Une cavalcade dans le couloir réveille Illiana. Aux bruits de pas s'ajoutent des murmures secs, puis Graham déboule dans sa chambre, une bougie à la flamme vacillante à la main.
- Debout, dépêche-toi ! grogne-t-il en la voyant éveillée. On vous donnera les consignes en bas.
L'elfe s'exécute et descend les marches avec une dizaine d'autres esclaves à la mine ensommeillée. Au rez-de-chaussée, elle comprend rapidement la raison de toute cette agitation. Un groupe de soldats vient d'arriver à la forteresse, et ils ne sont visiblement pas en bon état. Pour débarquer ainsi au milieu de la nuit, ils ont probablement dû se replier après une défaite. Tandis qu'elle transporte des seaux d'eau entre les blessés dans la grande salle convertie en infirmerie, son cœur hésite entre la souffrance des hommes et sa propre euphorie face à la victoire des siens.

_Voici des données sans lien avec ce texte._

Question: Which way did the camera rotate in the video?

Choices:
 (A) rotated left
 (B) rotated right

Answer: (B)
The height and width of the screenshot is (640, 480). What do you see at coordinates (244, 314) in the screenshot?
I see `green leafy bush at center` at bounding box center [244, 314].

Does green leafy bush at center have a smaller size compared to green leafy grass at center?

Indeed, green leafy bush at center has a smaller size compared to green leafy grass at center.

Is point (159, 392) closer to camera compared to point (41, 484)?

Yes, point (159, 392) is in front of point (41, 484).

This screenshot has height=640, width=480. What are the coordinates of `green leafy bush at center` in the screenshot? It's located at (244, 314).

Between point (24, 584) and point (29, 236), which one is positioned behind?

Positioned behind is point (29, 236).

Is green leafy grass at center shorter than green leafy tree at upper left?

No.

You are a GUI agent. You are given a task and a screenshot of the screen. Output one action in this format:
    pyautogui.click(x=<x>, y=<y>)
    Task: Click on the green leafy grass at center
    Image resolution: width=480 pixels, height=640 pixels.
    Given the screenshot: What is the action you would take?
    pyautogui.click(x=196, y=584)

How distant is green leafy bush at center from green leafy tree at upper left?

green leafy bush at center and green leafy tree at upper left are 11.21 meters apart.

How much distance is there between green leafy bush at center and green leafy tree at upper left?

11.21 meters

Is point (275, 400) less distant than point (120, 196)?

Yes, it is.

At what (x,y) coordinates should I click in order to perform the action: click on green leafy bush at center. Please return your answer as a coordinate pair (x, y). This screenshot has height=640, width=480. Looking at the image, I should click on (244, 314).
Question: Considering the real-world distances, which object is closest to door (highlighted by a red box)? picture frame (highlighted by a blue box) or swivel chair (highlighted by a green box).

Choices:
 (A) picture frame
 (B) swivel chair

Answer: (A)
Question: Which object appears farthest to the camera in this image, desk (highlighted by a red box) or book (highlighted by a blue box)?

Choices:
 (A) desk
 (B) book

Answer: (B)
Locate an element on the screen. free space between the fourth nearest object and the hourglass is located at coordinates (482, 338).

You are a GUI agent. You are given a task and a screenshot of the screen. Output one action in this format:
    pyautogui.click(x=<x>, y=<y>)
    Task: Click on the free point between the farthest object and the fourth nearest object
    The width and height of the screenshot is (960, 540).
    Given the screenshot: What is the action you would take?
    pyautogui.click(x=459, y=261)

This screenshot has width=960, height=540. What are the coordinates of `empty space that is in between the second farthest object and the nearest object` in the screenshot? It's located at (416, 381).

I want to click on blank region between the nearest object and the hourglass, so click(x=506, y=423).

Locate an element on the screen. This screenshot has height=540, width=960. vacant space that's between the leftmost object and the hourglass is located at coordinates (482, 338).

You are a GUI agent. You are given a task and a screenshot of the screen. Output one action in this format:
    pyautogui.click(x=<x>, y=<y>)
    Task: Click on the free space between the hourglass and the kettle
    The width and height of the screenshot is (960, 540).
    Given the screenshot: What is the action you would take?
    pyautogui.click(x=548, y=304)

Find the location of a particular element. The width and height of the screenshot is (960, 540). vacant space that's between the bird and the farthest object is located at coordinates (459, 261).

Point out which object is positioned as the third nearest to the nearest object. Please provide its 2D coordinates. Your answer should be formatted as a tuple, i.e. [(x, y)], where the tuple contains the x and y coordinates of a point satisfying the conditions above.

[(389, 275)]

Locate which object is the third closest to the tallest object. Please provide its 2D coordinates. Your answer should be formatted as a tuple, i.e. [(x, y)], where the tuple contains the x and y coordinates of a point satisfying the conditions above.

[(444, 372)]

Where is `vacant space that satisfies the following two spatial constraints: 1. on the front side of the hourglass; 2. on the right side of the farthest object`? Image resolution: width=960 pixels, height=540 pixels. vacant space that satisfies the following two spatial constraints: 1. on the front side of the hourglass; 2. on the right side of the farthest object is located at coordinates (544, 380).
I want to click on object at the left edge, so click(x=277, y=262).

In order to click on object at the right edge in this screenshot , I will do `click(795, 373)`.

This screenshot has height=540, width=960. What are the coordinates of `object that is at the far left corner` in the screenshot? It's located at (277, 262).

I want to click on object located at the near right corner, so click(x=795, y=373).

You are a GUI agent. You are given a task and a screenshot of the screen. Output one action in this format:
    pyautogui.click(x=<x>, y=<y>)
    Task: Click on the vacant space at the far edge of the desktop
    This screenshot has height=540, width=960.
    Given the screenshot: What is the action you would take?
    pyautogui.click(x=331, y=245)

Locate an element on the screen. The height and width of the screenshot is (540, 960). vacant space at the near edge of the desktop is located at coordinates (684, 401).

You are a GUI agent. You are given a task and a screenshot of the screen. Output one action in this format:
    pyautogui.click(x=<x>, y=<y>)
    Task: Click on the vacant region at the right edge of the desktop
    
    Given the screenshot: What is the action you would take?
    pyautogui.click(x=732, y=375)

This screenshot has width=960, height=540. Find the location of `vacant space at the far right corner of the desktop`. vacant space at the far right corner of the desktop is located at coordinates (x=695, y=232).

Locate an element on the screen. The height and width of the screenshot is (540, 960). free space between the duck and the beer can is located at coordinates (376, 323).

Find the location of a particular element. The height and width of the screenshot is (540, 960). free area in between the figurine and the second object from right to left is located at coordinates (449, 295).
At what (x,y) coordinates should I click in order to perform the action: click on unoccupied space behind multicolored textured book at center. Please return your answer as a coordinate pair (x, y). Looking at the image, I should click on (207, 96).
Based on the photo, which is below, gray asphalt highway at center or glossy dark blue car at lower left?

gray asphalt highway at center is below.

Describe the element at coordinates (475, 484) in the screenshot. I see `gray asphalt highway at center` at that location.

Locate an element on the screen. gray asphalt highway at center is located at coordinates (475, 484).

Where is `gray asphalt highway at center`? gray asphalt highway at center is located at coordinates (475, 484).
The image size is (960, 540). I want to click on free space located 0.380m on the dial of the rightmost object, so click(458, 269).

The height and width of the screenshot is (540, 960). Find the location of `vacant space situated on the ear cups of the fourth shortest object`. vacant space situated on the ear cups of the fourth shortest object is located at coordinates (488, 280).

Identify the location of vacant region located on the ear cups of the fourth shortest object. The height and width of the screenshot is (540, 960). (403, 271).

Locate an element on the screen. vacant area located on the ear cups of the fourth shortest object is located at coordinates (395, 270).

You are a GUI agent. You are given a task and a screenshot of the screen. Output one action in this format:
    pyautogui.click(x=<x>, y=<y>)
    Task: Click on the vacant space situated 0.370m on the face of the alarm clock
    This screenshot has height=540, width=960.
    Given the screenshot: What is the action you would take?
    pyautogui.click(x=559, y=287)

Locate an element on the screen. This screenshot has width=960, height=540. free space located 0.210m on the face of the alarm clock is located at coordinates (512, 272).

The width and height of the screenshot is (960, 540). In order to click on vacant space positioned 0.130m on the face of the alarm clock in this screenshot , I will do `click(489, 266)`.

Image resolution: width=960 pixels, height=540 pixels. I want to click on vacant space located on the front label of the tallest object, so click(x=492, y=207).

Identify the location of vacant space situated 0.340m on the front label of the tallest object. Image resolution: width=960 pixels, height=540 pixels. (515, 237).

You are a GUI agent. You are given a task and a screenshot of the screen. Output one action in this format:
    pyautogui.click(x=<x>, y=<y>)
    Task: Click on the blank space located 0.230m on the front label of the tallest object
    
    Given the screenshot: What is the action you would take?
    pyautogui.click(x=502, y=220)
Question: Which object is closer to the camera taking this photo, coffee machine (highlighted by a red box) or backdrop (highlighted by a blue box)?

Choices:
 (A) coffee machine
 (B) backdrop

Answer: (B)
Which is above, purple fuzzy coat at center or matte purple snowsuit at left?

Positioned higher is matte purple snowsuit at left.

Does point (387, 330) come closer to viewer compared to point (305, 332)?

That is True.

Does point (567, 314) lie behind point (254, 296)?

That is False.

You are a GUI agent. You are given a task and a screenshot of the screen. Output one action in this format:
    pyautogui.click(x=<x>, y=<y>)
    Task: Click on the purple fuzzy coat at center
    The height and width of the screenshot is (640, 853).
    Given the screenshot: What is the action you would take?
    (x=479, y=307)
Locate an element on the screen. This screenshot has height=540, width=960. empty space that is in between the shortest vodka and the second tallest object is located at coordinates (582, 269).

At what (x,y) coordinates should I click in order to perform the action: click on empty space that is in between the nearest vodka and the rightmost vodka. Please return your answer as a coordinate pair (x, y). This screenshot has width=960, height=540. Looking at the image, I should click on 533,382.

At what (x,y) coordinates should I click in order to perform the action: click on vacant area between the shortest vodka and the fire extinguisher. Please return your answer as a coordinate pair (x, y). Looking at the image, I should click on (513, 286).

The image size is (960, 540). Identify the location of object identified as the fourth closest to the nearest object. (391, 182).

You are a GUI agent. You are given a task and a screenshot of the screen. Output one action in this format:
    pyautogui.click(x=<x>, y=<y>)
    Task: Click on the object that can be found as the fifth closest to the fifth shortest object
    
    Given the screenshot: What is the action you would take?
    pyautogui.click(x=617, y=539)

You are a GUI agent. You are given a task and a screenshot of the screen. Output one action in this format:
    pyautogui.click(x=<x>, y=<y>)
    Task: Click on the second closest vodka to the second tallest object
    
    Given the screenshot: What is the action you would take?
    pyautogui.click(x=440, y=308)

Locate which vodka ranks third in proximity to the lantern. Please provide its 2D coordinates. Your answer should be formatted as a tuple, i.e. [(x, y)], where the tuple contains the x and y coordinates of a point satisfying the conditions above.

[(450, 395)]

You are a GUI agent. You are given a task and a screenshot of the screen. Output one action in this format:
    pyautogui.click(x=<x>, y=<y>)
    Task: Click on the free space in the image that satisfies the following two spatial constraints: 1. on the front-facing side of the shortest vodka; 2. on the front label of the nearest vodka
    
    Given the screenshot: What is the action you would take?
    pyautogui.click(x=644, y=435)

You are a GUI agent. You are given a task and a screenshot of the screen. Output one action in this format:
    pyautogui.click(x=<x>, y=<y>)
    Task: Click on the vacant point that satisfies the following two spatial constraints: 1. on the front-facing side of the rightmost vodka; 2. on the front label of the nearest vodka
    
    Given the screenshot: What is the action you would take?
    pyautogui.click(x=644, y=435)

Sa joie s'efface brusquement quand elle aperçoit la Dame du Fort user de ses dons pour soigner les plus gravement atteints. Ses yeux sont remplis de tristesse tandis qu'elle recoud peau et muscle. Illiana perçoit presque son déchirement quand elle passe d'un lit de fortune à un autre. Elle ne pourra pas tous les sauver, c'est une évidence.
La Lune poursuit sa course, cède la place au Soleil, et peu à peu l'agitation qui règne dans la forteresse s'apaise. La plupart des blessés se sont endormis et Illiana prend le temps de souffler en ramenant un nouveau chargement d'eau. Du coin de l'œil, elle voit la magicienne vaciller en se relevant du chevet d'un énième soldat. L'elfe ne réfléchit pas et agit d'instinct. En trois pas, elle est près d'elle et la soutient, lui évitant de chuter sur son patient.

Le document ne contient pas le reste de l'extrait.